A Sysadmin's Perspective of IT Asset Management
My Motivation for IT Asset Management
We’ve probably all heard the story about a group of blind men who try to describe an elephant. Each of them feels only one part of the elephant and so gets a very different idea of the animal to the others. As none of them are stomped to death, we can safely assume that the elephant is tame. This probably feels very distant from IT asset management, but it happens to be relevant. If you decide to skip managing your assets, you will eventually share the experience of the blind guy who couldn’t tell what elephants are like, but knows from personal experience what they leave behind. In reality, the exact number of devices in your environment is probably trivial to come up with.
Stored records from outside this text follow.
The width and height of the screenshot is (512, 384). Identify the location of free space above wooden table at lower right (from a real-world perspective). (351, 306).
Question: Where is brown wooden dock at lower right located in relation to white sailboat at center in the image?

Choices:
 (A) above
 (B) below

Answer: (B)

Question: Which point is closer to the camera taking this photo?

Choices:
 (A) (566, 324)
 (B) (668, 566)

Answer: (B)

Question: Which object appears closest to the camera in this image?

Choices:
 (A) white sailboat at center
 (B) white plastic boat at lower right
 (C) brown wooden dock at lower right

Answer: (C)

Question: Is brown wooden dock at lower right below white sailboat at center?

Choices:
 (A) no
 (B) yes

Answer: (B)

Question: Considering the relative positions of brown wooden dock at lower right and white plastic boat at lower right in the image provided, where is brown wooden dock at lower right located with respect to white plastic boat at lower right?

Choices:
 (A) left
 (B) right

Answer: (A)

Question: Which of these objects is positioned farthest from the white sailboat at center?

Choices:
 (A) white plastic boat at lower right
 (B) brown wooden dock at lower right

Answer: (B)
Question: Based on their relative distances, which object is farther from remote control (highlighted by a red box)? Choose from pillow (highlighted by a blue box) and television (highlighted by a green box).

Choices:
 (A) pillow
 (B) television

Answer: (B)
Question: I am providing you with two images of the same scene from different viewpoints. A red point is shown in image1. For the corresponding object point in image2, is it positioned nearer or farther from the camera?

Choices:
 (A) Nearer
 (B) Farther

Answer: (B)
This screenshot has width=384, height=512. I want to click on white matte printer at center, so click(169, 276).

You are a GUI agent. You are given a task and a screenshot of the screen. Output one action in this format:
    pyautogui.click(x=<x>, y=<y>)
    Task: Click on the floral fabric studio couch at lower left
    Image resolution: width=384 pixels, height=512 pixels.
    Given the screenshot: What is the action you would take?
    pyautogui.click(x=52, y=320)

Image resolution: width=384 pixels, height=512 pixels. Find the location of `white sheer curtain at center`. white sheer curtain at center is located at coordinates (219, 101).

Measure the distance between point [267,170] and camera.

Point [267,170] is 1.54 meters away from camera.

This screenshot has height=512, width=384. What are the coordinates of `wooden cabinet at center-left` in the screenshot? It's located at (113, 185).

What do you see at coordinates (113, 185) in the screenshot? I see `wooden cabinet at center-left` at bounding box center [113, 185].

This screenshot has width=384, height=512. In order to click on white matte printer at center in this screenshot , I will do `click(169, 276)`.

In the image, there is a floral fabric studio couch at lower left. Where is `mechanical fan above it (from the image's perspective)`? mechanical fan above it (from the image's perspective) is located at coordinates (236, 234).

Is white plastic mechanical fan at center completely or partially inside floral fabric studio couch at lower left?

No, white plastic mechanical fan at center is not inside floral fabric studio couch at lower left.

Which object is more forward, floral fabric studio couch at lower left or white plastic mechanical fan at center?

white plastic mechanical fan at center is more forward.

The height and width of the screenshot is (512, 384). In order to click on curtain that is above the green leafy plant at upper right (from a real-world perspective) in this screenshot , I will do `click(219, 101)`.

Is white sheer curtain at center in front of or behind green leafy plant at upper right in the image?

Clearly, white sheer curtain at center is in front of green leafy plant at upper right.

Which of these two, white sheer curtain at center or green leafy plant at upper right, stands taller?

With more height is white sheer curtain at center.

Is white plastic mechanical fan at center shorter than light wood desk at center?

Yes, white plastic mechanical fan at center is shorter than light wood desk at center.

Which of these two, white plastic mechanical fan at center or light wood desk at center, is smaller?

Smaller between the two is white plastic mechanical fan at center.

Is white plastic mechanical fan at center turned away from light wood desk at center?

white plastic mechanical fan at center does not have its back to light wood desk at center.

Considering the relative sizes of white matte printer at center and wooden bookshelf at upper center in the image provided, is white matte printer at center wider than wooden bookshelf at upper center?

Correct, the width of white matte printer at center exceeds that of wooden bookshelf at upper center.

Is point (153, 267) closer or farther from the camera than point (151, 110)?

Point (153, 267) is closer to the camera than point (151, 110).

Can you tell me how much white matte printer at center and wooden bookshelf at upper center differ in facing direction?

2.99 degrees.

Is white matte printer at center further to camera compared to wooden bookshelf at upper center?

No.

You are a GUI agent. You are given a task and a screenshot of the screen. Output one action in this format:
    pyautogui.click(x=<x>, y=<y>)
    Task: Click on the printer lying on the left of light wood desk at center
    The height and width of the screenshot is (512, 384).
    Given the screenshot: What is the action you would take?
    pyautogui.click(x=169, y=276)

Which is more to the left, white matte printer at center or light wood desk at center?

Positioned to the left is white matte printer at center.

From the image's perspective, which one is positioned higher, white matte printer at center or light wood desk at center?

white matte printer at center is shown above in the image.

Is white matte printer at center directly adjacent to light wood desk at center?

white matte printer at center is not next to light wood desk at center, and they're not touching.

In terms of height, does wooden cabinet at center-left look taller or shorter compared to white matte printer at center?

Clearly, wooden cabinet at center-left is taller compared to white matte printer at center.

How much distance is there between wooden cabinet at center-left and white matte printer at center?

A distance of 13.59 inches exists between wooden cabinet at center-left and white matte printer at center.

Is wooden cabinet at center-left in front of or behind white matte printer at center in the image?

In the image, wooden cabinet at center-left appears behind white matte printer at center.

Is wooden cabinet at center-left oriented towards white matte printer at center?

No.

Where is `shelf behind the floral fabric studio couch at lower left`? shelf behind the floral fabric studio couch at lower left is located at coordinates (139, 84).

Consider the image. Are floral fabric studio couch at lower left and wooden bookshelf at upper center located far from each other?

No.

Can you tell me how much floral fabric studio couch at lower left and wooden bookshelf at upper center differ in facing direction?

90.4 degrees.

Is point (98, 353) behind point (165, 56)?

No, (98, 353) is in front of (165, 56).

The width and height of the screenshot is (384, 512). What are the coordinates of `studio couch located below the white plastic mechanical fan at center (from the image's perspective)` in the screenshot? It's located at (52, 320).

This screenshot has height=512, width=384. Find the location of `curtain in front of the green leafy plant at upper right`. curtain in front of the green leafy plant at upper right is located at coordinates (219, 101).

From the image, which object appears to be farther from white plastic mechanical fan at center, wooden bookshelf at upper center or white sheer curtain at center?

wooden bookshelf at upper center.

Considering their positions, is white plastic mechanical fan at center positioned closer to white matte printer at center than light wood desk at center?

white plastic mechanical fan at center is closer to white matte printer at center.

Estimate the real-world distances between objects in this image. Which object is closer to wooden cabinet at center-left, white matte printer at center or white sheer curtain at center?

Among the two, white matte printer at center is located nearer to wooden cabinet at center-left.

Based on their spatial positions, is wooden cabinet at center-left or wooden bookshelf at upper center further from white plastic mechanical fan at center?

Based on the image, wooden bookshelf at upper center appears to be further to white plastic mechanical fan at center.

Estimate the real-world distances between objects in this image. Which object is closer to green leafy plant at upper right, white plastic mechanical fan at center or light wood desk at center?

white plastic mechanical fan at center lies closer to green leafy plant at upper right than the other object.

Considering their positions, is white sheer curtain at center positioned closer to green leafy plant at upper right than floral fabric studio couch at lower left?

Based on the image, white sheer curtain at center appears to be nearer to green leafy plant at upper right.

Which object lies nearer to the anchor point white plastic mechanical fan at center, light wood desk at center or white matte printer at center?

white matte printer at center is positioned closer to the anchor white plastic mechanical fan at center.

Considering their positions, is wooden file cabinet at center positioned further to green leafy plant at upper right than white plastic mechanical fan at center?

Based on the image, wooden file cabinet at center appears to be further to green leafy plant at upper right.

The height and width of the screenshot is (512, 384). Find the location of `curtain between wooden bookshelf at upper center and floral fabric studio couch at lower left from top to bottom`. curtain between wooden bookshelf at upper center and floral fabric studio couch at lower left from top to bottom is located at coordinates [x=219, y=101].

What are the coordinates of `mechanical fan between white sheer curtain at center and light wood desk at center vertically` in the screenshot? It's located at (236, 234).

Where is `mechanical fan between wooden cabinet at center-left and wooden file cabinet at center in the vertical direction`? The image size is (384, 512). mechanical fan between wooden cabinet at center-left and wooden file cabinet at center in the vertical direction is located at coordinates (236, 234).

At least you can come up with a rough estimate and get more exact results after a while. If you think about it, addresses, locations and other characteristics seem essential in describing what you have.
My view on the subject of IT asset management comes from the world of system and network administration, on an infrastructure level. I like to think that having at least some level of understanding of IT asset management is good information for pretty much anyone involved, independent of their area of expertise. Managing assets might have the feel of making lists; boring, seemingly useless, and something for parchment-dry people with dust on their shoulders. Being far from that mental image, IT asset management is actually a multidimensional map of everything, spanning over several documentation systems, each of which provides a useful view to a specific audience. The subject I will not touch in this post is mapping the installed software on workstations. They are indeed software assets, but somewhat distant to the world of infrastructure and usually closer to authentication and workstation management solutions. Having an easily accessible set of asset information can be very convenient, helpful and even feel like a life preserver in times of crisis, no matter what your point of view happens to be.
When Minutes Matter – a View into the System Administration Job Description
If you have experienced an emergency of any nature in your line of work, you know how difficult it is to get the required information right then and there. Minutes are running, systems are down and you really need to wrap your head around what has happened in order to get things under control. You may need to know which systems were in the location that a meteorite just wiped out. Or maybe you need to know which of the systems providing your customers with services have a vulnerable combination of software or hardware in them - or something entirely different. IT asset management as a concept is the way to provide you with that information.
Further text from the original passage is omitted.